Shivani Sharma — July 30, 2021
Advanced Classification NLP Project Python Structured Data Supervised

This article was published as a part of the Data Science Blogathon

What each big tech company wants is the Security and Safety of its customers. By detecting spam alerts in emails and messages, they want to secure their network and enhance the trust of their customers. The official messaging app of Apple and the official chatting app of Google i.e Gmail is unbeatable examples of such applications where the process of spam detection and filtering works well to protect users against spam alerts. So, if you’re looking to create a spam detection system, this text is for you.

sourceSpam detection

What is the so-called Spam?

E- messages are a crucial means of communication between many people worldwide. But several people and corporations misuse this facility to distribute unsolicited bulk messages that are commonly called Spam SMS. Spam SMS may include advertisements of medicine, software, adult content, insurance, or other fraudulent advertisements. Various Spam filters are wont to provide a protective mechanism that will design a system to acknowledge spam.

Spam Detection

After submitting your personal details like mobile number or email address on any platform, they started the advertisement of their unusual products by constantly pinging you. They try to advertise by sending constant emails and with the help of your contact details they keep sending you messages as well they are doing WhatsApp more nowadays. Hence, the output is nothing but a lot of spam alerts and notifications popping up in your inbox. This is often where the task of spam detection comes in.

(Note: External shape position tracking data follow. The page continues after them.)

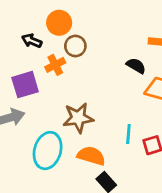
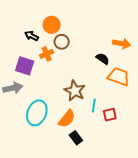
purple square: (25, 85) -> (25, 66), turned 30
brown star: (78, 118) -> (75, 91), moved, turned 30
orange semicircle: (91, 156) -> (67, 119), turned 108

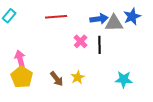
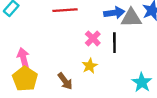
yellow star: (78, 77) -> (90, 66), moved
cyan star: (124, 79) -> (142, 82), turned 30

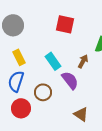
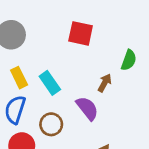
cyan rectangle: (53, 61) -> (50, 83), moved

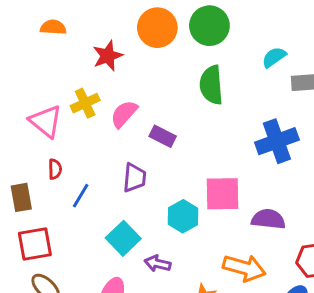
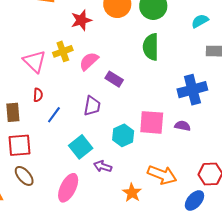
cyan semicircle: (274, 57) -> (200, 21), moved
purple semicircle: (268, 219) -> (182, 126), moved, size x0.7

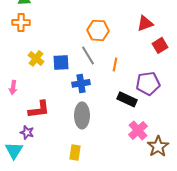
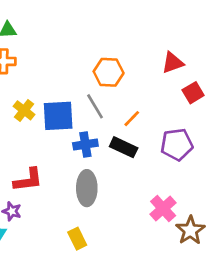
blue square: (61, 62) -> (58, 116), size x1.4
orange line: (115, 64) -> (132, 119), turned 32
black rectangle: (127, 99) -> (124, 147), moved
yellow rectangle: (75, 152) -> (77, 239), turned -35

Spam detection means detecting spam messages or emails by understanding text content in order that you’ll only receive notifications regarding your messages or emails that are crucial to you. If spam messages are found, they’re automatically transferred to a spam folder and you’re never notified of such alerts. This helps to enhance the user experience, as many spam alerts can bother many users.

What is Spam filtering?

Could you guess when you become the target of hackers? Yes, if you are thinking about Spam then you are on the right path. Whenever spam hits your email or message inbox, you are in hands of hackers and they’ll call you their target. When it involves technology, humans tend to be the weakest link in most IT security situations. Attackers will constantly attempt to trick them, manipulating users to click on things that they shouldn’t through a spread of methods. Oftentimes, these “tricks” are via email, as email platforms can target a really sizable amount of individuals and maybe a very “budget-friendly” attack. After clicking the inappropriate thing available in the spam emails, you made your important and personal data exposed to the hackers. The role of Spam filtering comes into existence as email is usually used as how to take advantage of users and their most powerful data. Organizations must utilize a spam filter to scale back the danger of users clicking on something they shouldn’t, successively keeping their internal data shielded from a cyber attack.

WHY IT’S IMPORTANT?

The Implementation of spam filtering is exclusively important for all organizations. The major role of spam filtering is to keep the garbage out of email boxes. You can also treat spam filtering as a buddy who manages your life smoothly by showing only the safe and desired mails. Spam filtering is actually used as an anti-malware tool because the only trick of hackers is to share the attachments on mail and ask for your credentials. Another non-neglecting aspect is the removal of Graymail. Graymail is an email that a user has previously opted to receive, but doesn’t actually need or need in their inbox. Graymail isn’t considered spam, as these emails aren’t wont to infiltrate a corporation. what’s considered graymail is decided by the actions of the user over time, and spam filtering platforms will devour thereon to work out what’s or isn’t wanted within an inbox.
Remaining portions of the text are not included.